As the staff at the Palais swept away the last of the Lions for another year and the beachfront reclaims its lot from Google, agencies across the board spent this week taking stock of their spoils.
For the design industry in particular, the festival brought forth feelings of both triumph and unease for me. Its influence is undoubtedly expanding – we now have a dedicated Product Design category – but perhaps without the credit it deserves. Indeed, Cannes highlighted that many other marketing services players are taking on traditional design tasks and entering work in this category, yet it is still rare for work from design agencies to filter into other categories. Why?

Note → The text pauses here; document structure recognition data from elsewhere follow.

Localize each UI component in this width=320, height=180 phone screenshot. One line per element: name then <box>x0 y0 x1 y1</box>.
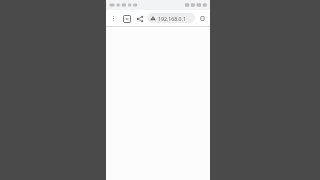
button[interactable]: More options <box>108 13 119 24</box>
staticText: 192.168.0.1 <box>158 15 186 22</box>
button[interactable]: Share <box>134 13 145 24</box>
button[interactable]: 192.168.0.1 <box>147 13 195 23</box>
button[interactable]: Reload page <box>197 13 208 24</box>
button[interactable]: Switch tabs <box>121 13 132 24</box>
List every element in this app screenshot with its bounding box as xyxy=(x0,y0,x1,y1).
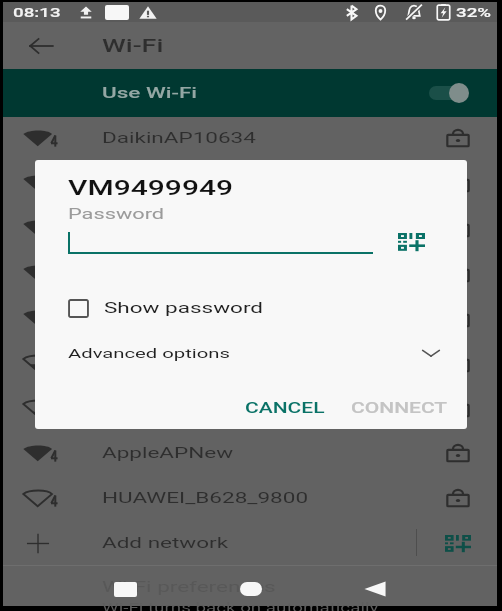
button[interactable]: PlusnetWireless xyxy=(3,385,497,430)
button[interactable]: CONNECT xyxy=(334,392,432,424)
button[interactable]: CANCEL xyxy=(228,392,315,424)
staticText: TALKTALK8F2A xyxy=(102,354,262,372)
staticText: HUAWEI_B628_9800 xyxy=(102,489,309,507)
staticText: CANCEL xyxy=(245,400,326,416)
staticText: 32% xyxy=(456,5,492,20)
staticText: CONNECT xyxy=(351,400,448,416)
staticText: Advanced options xyxy=(68,345,230,361)
staticText: Wi-Fi turns back on automatically xyxy=(102,600,380,611)
button[interactable]: Use Wi-Fi xyxy=(3,69,497,117)
button[interactable]: Scan QR code to add network xyxy=(440,528,476,558)
button[interactable]: Home xyxy=(231,569,271,609)
button[interactable]: Recent apps xyxy=(105,569,145,609)
button[interactable]: DaikinAP10634 xyxy=(3,115,497,160)
button[interactable]: TALKTALK8F2A xyxy=(3,340,497,385)
staticText: PlusnetWireless xyxy=(102,399,264,417)
button[interactable]: HUAWEI_B628_9800 xyxy=(3,475,497,520)
button[interactable]: Advanced options xyxy=(35,338,467,368)
staticText: Password xyxy=(68,206,166,223)
button[interactable]: Wi-Fi preferences xyxy=(3,565,497,611)
staticText: Wi-Fi xyxy=(102,35,164,56)
button[interactable]: BTHub6-ZK3P xyxy=(3,205,497,250)
button[interactable]: Add network xyxy=(3,520,497,565)
staticText: VM6734221 xyxy=(102,309,225,327)
button[interactable]: VM9499949 xyxy=(3,160,497,205)
staticText: AppleAPNew xyxy=(102,444,234,462)
button[interactable]: AppleAPNew xyxy=(3,430,497,475)
staticText: VM9499949 xyxy=(68,176,234,199)
button[interactable]: Show password xyxy=(35,291,467,325)
button[interactable]: Scan QR code xyxy=(390,224,432,260)
staticText: Show password xyxy=(104,299,264,317)
button[interactable]: VM6734221 xyxy=(3,295,497,340)
staticText: DaikinAP10634 xyxy=(102,129,256,147)
staticText: Use Wi-Fi xyxy=(102,84,198,102)
button[interactable]: Navigate up xyxy=(18,22,64,69)
button[interactable]: Back xyxy=(355,569,395,609)
staticText: Add network xyxy=(102,534,230,552)
staticText: 08:13 xyxy=(13,5,61,20)
staticText: Wi-Fi preferences xyxy=(102,578,276,596)
staticText: VM9499949 xyxy=(102,174,225,192)
button[interactable]: SKY9A3CE xyxy=(3,250,497,295)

I believe part of the problem is that the current message from the design industry is fragmented and confusing. At one end is an all encompassing 'we can solve everything'; at the other is a rather cramped 'we design packaging'. The design industry must take control to re-evaluate its identity and define its true role in the marketing armoury or risk having its amazing worth diminished. It needs a common voice, one message that is clear and shouted out loud.

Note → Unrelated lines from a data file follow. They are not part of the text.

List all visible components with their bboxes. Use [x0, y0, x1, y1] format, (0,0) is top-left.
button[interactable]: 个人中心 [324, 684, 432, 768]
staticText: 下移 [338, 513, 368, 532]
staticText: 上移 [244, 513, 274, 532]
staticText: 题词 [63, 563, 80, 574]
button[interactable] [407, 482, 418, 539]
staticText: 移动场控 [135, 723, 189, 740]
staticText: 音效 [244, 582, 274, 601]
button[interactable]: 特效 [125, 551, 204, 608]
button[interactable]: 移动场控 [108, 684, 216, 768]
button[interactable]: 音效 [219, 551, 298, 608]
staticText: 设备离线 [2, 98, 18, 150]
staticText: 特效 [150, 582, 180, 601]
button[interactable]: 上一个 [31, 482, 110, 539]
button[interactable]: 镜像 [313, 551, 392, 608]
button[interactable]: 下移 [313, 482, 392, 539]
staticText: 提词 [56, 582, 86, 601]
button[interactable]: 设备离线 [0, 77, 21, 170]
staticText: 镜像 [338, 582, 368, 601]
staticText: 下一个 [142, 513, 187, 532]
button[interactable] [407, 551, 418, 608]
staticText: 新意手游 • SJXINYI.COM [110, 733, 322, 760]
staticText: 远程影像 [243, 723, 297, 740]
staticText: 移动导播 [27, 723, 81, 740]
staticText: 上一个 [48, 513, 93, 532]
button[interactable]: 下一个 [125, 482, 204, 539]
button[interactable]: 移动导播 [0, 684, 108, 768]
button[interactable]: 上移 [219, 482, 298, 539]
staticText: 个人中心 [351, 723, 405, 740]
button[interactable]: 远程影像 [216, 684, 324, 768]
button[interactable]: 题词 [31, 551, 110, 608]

Creativity is the prevailing currency of the industry. But it’s my belief that design may hold the ultimate key to a more holistic approach in delivering a consumer experience that is led agnostically from the brand outwards. A look at the Lions campaigns from 2014 supports this, showing that it is often great design that leads to campaign success.
Who could argue that the Grand Prix winner for Mobile Lions – Nivea’s genius cut-out-and-keep GPS bracelet for parents to keep track of their kids on the beach – wasn’t a triumph of design? Or that the visual effectiveness of Chipotle’s The Scarecrow wasn’t as much about the design execution as it was the creative idea? Even the success of the lauded Sweetie campaign, with a hard-hitting social objective at its heart, pivoted on the strength of its designers.
Could it be possible that to give design the credit it deserves, design itself is in serious need of a rebrand? As the edges of the discipline blur; and digital, PR, press, point-of-sale and traditional above-the line offerings merge, we must address where design will land and ensure it is not marginalised. This is not only a fight for budgets but one for relevance, recognition and credibility for the true power of design.
In my view, we need to develop a community of strong and unified thought leaders, a mixture of design agencies, clients, universities and business consultancies. Together under the leadership of a neutral body, this group should develop an action plan to ensure that next year the Cannes audience see the real power of design in innovation, brand building and creating engaging consumer experiences.